Usia batita mencatat perkembangan yang signifikan dalam kemampuan berbahasa. Menurut www.whattoexpect.com/toddler, anak-anak dapat mengucapkan hingga dua belas ribu kata dalam satu hari selama usia batita. Kemampuan berbahasa setiap anak tentunya berbeda karena berbagai faktor. Berbahasa batita telah berkembang dari berbicara sendiri atau berbicara secara pribadi yang tidak dipahami menjadi berbicara sosial atau berbicara kepada orang lain.
Dr. Iman Sharif, seorang profesor dan dokter di Rumah Sakit Anak Montefiore di Bronx, New York, mengatakan, "Anak-anak biasanya mulai bertanya "mengapa" sekitar usia dua tahun."
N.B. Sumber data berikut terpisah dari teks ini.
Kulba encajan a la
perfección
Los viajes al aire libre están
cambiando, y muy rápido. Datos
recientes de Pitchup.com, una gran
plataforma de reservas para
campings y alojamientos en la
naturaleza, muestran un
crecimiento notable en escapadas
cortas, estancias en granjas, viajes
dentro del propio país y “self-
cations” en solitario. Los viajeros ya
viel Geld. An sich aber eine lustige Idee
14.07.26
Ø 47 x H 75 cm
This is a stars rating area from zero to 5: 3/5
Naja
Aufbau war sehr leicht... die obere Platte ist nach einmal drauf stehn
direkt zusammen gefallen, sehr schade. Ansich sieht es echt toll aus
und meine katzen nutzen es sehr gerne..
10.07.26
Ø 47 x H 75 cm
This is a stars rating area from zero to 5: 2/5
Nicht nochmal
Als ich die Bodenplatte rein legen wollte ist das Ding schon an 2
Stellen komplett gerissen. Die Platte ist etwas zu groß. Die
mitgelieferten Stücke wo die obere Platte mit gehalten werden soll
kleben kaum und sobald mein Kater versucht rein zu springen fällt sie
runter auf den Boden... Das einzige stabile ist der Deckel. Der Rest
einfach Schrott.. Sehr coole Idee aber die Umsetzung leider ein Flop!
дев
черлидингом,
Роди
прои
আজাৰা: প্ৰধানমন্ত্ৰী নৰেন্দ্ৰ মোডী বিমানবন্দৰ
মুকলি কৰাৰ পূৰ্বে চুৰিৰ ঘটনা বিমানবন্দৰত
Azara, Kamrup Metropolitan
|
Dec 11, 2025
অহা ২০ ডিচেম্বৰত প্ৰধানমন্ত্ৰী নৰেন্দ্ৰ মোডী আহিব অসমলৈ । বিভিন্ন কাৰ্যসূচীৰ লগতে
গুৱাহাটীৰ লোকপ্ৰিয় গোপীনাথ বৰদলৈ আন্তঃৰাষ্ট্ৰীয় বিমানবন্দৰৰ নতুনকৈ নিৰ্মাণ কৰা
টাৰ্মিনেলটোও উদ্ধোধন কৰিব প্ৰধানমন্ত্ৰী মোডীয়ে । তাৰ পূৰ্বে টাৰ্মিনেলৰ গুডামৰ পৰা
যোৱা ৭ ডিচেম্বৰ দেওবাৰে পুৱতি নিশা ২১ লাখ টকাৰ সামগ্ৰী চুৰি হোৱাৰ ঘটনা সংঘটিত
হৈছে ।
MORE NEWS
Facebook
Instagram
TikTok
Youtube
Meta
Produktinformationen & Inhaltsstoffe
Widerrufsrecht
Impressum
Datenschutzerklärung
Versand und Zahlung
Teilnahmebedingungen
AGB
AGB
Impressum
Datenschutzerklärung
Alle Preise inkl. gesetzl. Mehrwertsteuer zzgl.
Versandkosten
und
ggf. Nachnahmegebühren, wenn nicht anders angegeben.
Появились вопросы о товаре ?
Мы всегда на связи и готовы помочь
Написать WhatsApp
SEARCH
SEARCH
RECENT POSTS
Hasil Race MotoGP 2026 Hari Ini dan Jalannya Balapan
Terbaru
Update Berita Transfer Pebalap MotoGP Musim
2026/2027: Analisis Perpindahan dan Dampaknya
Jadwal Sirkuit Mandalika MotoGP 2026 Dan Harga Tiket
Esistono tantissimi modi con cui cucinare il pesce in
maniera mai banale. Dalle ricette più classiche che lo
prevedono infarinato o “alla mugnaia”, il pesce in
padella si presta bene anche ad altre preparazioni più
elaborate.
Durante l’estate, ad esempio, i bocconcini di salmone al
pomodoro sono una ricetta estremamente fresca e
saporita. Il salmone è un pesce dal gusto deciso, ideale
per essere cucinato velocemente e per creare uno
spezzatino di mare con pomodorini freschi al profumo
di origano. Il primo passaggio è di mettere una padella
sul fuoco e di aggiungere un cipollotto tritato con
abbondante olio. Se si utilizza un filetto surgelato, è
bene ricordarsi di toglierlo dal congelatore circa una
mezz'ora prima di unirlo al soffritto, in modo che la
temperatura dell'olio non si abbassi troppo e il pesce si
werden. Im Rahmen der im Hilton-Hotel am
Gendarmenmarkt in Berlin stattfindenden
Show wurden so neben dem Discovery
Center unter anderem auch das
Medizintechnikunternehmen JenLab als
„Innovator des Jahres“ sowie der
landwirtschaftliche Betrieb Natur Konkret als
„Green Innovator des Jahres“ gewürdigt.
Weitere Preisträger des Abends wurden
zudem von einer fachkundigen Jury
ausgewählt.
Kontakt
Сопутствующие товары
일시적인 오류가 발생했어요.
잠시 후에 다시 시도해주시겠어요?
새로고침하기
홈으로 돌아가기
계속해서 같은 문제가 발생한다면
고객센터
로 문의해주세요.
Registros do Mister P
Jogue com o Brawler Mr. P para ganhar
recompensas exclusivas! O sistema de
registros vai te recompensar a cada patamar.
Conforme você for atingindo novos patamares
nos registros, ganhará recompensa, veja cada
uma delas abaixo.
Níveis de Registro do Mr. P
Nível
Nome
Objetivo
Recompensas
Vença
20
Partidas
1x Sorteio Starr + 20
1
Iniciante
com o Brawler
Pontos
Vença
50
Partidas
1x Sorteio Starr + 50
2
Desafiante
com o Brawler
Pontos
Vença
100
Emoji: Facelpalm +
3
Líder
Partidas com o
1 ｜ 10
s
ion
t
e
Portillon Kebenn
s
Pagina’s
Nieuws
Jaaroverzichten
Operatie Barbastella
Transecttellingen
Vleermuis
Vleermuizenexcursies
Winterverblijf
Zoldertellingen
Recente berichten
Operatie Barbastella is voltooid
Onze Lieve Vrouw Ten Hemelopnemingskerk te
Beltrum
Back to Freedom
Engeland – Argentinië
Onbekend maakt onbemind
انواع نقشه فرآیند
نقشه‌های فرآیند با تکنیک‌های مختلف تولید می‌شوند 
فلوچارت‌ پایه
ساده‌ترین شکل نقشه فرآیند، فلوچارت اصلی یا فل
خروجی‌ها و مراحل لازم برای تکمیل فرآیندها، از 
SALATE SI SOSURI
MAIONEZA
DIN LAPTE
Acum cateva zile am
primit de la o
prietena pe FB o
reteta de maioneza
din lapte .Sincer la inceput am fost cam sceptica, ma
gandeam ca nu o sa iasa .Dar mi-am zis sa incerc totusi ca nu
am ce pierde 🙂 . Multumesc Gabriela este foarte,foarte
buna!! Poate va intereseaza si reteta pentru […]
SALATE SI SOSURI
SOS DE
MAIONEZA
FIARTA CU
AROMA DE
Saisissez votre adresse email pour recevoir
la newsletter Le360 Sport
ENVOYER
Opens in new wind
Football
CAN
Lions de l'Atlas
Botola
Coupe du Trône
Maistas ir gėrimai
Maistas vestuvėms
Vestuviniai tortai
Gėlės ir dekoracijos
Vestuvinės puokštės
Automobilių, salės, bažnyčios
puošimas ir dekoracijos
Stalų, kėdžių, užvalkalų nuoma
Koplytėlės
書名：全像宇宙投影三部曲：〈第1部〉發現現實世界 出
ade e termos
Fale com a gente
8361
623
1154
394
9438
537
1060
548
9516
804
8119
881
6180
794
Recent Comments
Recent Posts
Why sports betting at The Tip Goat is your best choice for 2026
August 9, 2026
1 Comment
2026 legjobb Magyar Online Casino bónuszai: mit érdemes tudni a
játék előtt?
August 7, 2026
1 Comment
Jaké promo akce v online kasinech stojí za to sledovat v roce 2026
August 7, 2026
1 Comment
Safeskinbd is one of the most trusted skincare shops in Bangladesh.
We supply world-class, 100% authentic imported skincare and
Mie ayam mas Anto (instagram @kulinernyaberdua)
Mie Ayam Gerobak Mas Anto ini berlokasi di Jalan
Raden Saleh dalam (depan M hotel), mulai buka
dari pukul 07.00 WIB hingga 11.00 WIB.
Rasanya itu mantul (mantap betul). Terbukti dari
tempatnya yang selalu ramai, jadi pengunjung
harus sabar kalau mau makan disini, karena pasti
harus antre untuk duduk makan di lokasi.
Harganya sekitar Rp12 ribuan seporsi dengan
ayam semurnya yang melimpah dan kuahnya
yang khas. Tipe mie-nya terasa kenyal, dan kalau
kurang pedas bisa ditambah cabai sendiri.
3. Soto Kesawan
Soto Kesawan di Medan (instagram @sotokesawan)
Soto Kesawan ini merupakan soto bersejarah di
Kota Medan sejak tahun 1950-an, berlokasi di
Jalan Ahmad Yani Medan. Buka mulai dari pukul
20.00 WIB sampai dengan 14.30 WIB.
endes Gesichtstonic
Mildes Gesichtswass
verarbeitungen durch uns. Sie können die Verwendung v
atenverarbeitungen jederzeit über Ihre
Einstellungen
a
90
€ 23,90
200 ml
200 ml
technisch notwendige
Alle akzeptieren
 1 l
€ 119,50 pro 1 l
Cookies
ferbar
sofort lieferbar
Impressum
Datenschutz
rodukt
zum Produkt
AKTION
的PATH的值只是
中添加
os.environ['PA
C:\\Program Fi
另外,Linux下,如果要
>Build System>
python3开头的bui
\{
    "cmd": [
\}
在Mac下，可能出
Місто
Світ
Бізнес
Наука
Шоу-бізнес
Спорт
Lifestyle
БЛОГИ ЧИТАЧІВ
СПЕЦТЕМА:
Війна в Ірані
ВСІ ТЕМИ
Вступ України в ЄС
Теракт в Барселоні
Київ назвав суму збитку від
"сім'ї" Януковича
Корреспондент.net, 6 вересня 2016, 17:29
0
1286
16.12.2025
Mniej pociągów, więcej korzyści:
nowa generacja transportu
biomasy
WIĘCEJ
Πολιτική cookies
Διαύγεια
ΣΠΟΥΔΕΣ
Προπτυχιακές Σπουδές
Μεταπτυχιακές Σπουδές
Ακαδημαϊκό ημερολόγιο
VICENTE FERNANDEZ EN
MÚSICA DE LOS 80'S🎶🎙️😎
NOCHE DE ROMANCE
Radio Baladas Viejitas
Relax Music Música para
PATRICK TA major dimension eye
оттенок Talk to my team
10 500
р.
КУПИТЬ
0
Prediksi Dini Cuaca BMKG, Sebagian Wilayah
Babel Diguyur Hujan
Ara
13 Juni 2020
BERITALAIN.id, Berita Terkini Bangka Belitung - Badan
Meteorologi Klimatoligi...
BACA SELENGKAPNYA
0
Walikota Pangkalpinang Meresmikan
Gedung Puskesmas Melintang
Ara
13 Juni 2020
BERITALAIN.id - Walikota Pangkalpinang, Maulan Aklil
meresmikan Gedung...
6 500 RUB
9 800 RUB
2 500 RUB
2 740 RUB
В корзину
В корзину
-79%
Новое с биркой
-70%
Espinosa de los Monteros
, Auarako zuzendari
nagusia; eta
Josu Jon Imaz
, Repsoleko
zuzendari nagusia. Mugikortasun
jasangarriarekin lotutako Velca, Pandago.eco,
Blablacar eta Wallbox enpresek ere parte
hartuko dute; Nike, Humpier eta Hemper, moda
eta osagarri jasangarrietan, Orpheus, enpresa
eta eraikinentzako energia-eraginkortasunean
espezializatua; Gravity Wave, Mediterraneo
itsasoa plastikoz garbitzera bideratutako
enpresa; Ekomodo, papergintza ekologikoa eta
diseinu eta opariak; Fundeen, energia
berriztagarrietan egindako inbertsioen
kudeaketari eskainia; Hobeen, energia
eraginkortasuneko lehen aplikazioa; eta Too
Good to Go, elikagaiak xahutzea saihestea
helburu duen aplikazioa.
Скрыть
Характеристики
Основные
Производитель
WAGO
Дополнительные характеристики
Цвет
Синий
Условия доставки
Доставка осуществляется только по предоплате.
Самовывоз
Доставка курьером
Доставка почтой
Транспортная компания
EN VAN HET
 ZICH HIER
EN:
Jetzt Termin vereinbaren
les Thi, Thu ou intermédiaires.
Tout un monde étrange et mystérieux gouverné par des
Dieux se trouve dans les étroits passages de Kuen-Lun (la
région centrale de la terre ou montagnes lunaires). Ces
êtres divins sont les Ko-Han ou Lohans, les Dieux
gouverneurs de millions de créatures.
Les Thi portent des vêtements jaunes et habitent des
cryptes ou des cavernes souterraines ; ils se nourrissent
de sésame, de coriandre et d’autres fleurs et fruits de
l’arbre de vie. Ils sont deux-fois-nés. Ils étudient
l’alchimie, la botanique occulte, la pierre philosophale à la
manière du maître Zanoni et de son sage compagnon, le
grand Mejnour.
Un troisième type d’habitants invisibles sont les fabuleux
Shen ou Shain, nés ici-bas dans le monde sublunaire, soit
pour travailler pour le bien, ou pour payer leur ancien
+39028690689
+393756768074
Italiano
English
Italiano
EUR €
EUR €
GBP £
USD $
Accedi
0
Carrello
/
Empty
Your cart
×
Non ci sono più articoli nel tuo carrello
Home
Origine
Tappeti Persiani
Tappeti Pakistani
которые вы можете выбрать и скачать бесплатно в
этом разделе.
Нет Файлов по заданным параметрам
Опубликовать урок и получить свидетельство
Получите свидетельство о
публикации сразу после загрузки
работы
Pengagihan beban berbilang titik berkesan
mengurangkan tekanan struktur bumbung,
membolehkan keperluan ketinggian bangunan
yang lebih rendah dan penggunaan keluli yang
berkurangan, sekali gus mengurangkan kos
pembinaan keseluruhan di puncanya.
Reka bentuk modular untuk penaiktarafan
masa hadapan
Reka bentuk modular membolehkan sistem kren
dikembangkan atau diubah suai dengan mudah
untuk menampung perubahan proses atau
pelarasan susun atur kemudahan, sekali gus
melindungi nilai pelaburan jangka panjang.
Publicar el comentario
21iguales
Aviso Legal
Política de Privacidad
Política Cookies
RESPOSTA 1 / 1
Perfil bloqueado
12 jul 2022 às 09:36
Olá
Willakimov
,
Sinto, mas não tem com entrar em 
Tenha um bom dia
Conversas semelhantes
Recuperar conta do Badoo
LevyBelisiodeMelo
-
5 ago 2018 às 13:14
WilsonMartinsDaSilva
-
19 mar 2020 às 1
Menurut Sharif, bahasa anak-anak telah berkembang dengan cepat pada usia ini dan mereka penuh dengan ide-ide untuk menyampaikan kata-kata yang telah mereka pelajari. Selain itu, Sharif menyatakan, "Anak-anak pada usia ini secara alami bersifat egosentris—dunia benar-benar berputar di sekitar mereka—mereka menginginkan apa pun di atas kendali mereka." Karena kemampuan berpikir mereka tengah berkembang dengan cepat, batita mulai senang bertanya. Kemampuan anak untuk menyerap kata-kata dan menyimpannya dalam ingatan menentukan seberapa banyak pertanyaan yang diajukan. Sebagian anak dapat menyerap kata-kata dengan cepat. Ini dikenal sebagai "mapping cepat".
Misalnya, orang tua pernah menunjukkan foto helikopter kepada anaknya dan mengucapkan kata "helikopter". Tidak lama kemudian, si kecil ingat kata "helipkopter" dan bentuknya yang unik. Anak-anak yang cepat menyerap kosa kata biasanya memiliki kosa kata yang lebih besar. Hal ini juga berdampak pada kemampuan anak untuk mengajukan pertanyaan. Berbagai stimulasi yang diterima anak juga berkontribusi. Selain itu, apakah ada atau tidak komponen gangguan yang berfungsi sebagai penghalang. Modalitas belajar anak adalah masalah berikutnya. Anak-anak menggunakan kemampuan visualnya lebih banyak untuk belajar. Ia menyerap informasi indra visual (tipe visual) dengan lebih cepat dan lebih banyak, seperti gambar, foto, film, atau peristiwa yang terjadi di sekitarnya.
Kecenderungan untuk menyerap informasi lebih banyak melalui apa yang didengar adalah cara belajar tambahan. Anak-anak dengan tipe belajar auditori sering bertanya karena mereka menyukai penjelasan yang disampaikan secara lisan. Modalitas belajar ketiga adalah belajar dengan gerakan. Ini mirip dengan belajar dengan praktik atau dengan gerakan tertentu untuk mempertahankan konsentrasi.